The situation next the river is hilly, and in some places very steep; but the streets are for the most part upon a level, and the principal of them nowhere to be paralleled for their length, breadth, beauty, and regularity of the buildings, any more than the spacious and magnificent squares with which this city abounds.
As to the dimensions of the city within the walls, I find that the late wall on the land side from the Tower in the east, to the mouth of Fleet Ditch in the west, was two miles wanting ten poles; and the line along the Thames, where there has been no walls for many hundred years, if ever, contains from the Tower in the east, to the mouth of the same ditch in the west, a mile and forty poles; which added to the circuit of the wall, on the land side, makes in the whole three miles thirty poles; and as it is of an irregular figure, narrow at each end, and the broadest part not half the length of it, the content of the ground within the walls, upon the most accurate survey, does not contain more than three hundred and eighty acres; which is not a third part of the contents of our extensive city of Lisbon: but then this must be remembered, Lisbon contains a great quantity of arable and waste ground within its walls, whereas London is one continued pile of buildings. The city gates are at this day eight, besides posterns, viz.: 1, Aldgate; 2, Bishopsgate; 3, Moorgate; 4, Cripplegate; 5, Aldersgate; 6, Newgate; 7, Ludgate; and, 8, The Bridgegate.
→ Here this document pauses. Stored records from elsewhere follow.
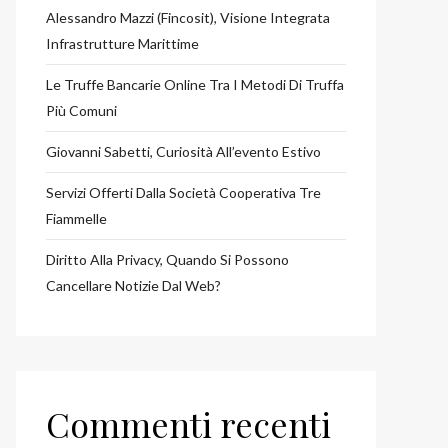
Alessandro Mazzi (Fincosit), Visione Integrata
Infrastrutture Marittime
Le Truffe Bancarie Online Tra I Metodi Di Truffa
Più Comuni
Giovanni Sabetti, Curiosità All’evento Estivo
Servizi Offerti Dalla Società Cooperativa Tre
Fiammelle
Diritto Alla Privacy, Quando Si Possono
Cancellare Notizie Dal Web?
Commenti recenti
1. Aldgate, or Ealdgate, in the east, is of great antiquity, even as old as the days of King Edgar, who mentions it in a charter to the knights of Knighton-Guild. Upon the top of it, to the eastward, is placed a golden sphere; and on the upper battlements, the figures of two soldiers as sentinels: beneath, in a large square, King James I. is represented standing in gilt armour, at whose feet are a lion and unicorn, both couchant, the first the supporter of England, and the other for Scotland. On the west side of the gate is the figure of Fortune, finely gilded and carved, with a prosperous sail over her head, standing on a globe, overlooking the city. Beneath it is the King's arms, with the usual motto, Dieu et mon droit, and under it, Vivat rex. A little lower, on one side, is the figure of a woman, being the emblem of peace, with a dove in one hand, and a gilded wreath or garland in the other; and on the other side is the figure of charity, with a child at her breast, and another in her hand; and over the arch of the gate is this inscription, viz., Senatus populusque Londinensis fecit, 1609, and under it, Humphrey Weld, Mayor, in whose mayoralty it was finished.
2. Bishopsgate, which stands north-west of Aldgate, is supposed to have been built by some bishop about the year 1200. It was afterwards several times repaired by the merchants of the Hanse Towns, on account of the confirmation of their privileges in this city. The figures of the two bishops on the north side are pretty much defaced, as are the city arms engraven on the south side of it.